__EXERCISE MATERIAL__:
##########
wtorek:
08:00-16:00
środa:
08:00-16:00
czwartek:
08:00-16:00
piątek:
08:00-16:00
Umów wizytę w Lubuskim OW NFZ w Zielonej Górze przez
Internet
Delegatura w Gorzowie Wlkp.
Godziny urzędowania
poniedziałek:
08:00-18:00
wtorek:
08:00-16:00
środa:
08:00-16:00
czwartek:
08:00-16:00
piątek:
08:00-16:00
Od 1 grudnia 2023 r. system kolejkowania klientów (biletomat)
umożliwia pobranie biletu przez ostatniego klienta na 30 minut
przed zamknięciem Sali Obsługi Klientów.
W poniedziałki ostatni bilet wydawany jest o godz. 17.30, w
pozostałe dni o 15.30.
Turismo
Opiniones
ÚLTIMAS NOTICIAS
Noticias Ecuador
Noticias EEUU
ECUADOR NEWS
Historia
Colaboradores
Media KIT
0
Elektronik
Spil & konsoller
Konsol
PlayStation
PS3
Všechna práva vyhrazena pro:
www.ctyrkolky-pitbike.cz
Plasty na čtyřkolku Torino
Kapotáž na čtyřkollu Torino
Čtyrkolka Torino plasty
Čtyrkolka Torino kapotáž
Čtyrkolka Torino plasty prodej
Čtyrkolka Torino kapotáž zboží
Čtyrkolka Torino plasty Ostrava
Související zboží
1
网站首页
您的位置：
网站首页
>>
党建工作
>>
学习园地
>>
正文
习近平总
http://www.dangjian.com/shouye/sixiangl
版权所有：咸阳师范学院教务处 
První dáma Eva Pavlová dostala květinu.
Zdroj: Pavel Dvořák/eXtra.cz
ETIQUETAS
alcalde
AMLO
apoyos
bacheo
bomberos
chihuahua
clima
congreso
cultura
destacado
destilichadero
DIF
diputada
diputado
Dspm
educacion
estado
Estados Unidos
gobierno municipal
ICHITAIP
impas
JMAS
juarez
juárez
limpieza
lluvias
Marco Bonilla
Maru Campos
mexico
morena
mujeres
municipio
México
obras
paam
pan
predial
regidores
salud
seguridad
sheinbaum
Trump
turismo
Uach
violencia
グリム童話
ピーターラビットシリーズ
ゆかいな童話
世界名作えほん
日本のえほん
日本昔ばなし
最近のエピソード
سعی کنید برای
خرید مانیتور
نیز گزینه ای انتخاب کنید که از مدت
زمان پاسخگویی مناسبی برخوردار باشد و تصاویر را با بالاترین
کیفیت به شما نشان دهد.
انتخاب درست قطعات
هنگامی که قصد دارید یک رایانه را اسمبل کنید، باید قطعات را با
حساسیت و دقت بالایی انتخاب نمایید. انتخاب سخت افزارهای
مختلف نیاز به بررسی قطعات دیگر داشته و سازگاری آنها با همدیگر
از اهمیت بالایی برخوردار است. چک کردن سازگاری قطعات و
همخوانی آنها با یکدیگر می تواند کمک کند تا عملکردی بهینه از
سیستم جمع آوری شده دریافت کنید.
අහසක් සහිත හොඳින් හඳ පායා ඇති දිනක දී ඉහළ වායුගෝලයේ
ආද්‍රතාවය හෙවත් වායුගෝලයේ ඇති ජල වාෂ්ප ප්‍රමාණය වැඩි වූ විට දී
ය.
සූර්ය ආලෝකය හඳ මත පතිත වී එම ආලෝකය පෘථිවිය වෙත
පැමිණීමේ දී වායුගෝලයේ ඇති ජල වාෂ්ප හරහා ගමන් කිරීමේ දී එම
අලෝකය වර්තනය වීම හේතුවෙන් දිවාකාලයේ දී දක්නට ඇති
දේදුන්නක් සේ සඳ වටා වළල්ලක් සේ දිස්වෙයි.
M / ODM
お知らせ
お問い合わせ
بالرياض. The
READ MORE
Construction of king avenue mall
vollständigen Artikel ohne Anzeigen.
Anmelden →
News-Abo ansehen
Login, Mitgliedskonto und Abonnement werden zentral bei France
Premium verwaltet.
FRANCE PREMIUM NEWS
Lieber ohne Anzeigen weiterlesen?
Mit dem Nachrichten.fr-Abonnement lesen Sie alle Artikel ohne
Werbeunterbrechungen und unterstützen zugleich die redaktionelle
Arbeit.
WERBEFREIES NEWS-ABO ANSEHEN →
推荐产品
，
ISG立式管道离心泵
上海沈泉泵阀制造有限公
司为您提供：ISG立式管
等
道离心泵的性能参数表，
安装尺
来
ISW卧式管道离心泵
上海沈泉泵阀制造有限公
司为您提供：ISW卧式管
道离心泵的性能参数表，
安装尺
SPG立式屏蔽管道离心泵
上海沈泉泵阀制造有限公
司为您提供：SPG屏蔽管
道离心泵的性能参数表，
##########
__INSTRUCTIONS FOR THE TASK__: The material is to be output in full, exactly as it stands.

__ANSWER SPACE__:
wtorek:
08:00-16:00
środa:
08:00-16:00
czwartek:
08:00-16:00
piątek:
08:00-16:00
Umów wizytę w Lubuskim OW NFZ w Zielonej Górze przez
Internet
Delegatura w Gorzowie Wlkp.
Godziny urzędowania
poniedziałek:
08:00-18:00
wtorek:
08:00-16:00
środa:
08:00-16:00
czwartek:
08:00-16:00
piątek:
08:00-16:00
Od 1 grudnia 2023 r. system kolejkowania klientów (biletomat)
umożliwia pobranie biletu przez ostatniego klienta na 30 minut
przed zamknięciem Sali Obsługi Klientów.
W poniedziałki ostatni bilet wydawany jest o godz. 17.30, w
pozostałe dni o 15.30.
Turismo
Opiniones
ÚLTIMAS NOTICIAS
Noticias Ecuador
Noticias EEUU
ECUADOR NEWS
Historia
Colaboradores
Media KIT
0
Elektronik
Spil & konsoller
Konsol
PlayStation
PS3
Všechna práva vyhrazena pro:
www.ctyrkolky-pitbike.cz
Plasty na čtyřkolku Torino
Kapotáž na čtyřkollu Torino
Čtyrkolka Torino plasty
Čtyrkolka Torino kapotáž
Čtyrkolka Torino plasty prodej
Čtyrkolka Torino kapotáž zboží
Čtyrkolka Torino plasty Ostrava
Související zboží
1
网站首页
您的位置：
网站首页
>>
党建工作
>>
学习园地
>>
正文
习近平总
http://www.dangjian.com/shouye/sixiangl
版权所有：咸阳师范学院教务处 
První dáma Eva Pavlová dostala květinu.
Zdroj: Pavel Dvořák/eXtra.cz
ETIQUETAS
alcalde
AMLO
apoyos
bacheo
bomberos
chihuahua
clima
congreso
cultura
destacado
destilichadero
DIF
diputada
diputado
Dspm
educacion
estado
Estados Unidos
gobierno municipal
ICHITAIP
impas
JMAS
juarez
juárez
limpieza
lluvias
Marco Bonilla
Maru Campos
mexico
morena
mujeres
municipio
México
obras
paam
pan
predial
regidores
salud
seguridad
sheinbaum
Trump
turismo
Uach
violencia
グリム童話
ピーターラビットシリーズ
ゆかいな童話
世界名作えほん
日本のえほん
日本昔ばなし
最近のエピソード
سعی کنید برای
خرید مانیتور
نیز گزینه ای انتخاب کنید که از مدت
زمان پاسخگویی مناسبی برخوردار باشد و تصاویر را با بالاترین
کیفیت به شما نشان دهد.
انتخاب درست قطعات
هنگامی که قصد دارید یک رایانه را اسمبل کنید، باید قطعات را با
حساسیت و دقت بالایی انتخاب نمایید. انتخاب سخت افزارهای
مختلف نیاز به بررسی قطعات دیگر داشته و سازگاری آنها با همدیگر
از اهمیت بالایی برخوردار است. چک کردن سازگاری قطعات و
همخوانی آنها با یکدیگر می تواند کمک کند تا عملکردی بهینه از
سیستم جمع آوری شده دریافت کنید.
අහසක් සහිත හොඳින් හඳ පායා ඇති දිනක දී ඉහළ වායුගෝලයේ
ආද්‍රතාවය හෙවත් වායුගෝලයේ ඇති ජල වාෂ්ප ප්‍රමාණය වැඩි වූ විට දී
ය.
සූර්ය ආලෝකය හඳ මත පතිත වී එම ආලෝකය පෘථිවිය වෙත
පැමිණීමේ දී වායුගෝලයේ ඇති ජල වාෂ්ප හරහා ගමන් කිරීමේ දී එම
අලෝකය වර්තනය වීම හේතුවෙන් දිවාකාලයේ දී දක්නට ඇති
දේදුන්නක් සේ සඳ වටා වළල්ලක් සේ දිස්වෙයි.
M / ODM
お知らせ
お問い合わせ
بالرياض. The
READ MORE
Construction of king avenue mall
vollständigen Artikel ohne Anzeigen.
Anmelden →
News-Abo ansehen
Login, Mitgliedskonto und Abonnement werden zentral bei France
Premium verwaltet.
FRANCE PREMIUM NEWS
Lieber ohne Anzeigen weiterlesen?
Mit dem Nachrichten.fr-Abonnement lesen Sie alle Artikel ohne
Werbeunterbrechungen und unterstützen zugleich die redaktionelle
Arbeit.
WERBEFREIES NEWS-ABO ANSEHEN →
推荐产品
，
ISG立式管道离心泵
上海沈泉泵阀制造有限公
司为您提供：ISG立式管
等
道离心泵的性能参数表，
安装尺
来
ISW卧式管道离心泵
上海沈泉泵阀制造有限公
司为您提供：ISW卧式管
道离心泵的性能参数表，
安装尺
SPG立式屏蔽管道离心泵
上海沈泉泵阀制造有限公
司为您提供：SPG屏蔽管
道离心泵的性能参数表，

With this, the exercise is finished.